Work instructions:
For the entries below, print exactly the lines between the line holding "древних культурах ирисы" and the line holding "многочисленными листьями.", inclusive, and nothing else.

Extracted page text data
-*-
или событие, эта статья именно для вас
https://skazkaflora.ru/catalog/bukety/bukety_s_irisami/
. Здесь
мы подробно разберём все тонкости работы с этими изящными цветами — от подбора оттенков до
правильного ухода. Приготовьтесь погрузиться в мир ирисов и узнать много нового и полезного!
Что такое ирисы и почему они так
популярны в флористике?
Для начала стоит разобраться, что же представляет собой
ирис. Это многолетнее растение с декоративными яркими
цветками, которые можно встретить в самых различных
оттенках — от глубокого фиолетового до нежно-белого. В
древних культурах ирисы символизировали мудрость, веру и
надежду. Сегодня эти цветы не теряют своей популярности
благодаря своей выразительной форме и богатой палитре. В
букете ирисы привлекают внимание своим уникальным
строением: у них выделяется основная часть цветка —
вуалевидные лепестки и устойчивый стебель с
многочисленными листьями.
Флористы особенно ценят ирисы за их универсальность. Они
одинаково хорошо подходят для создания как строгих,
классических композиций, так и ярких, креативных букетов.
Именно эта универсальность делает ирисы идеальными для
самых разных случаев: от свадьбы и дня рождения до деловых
-*-
Expected output:
древних культурах ирисы символизировали мудрость, веру и
надежду. Сегодня эти цветы не теряют своей популярности
благодаря своей выразительной форме и богатой палитре. В
букете ирисы привлекают внимание своим уникальным
строением: у них выделяется основная часть цветка —
вуалевидные лепестки и устойчивый стебель с
многочисленными листьями.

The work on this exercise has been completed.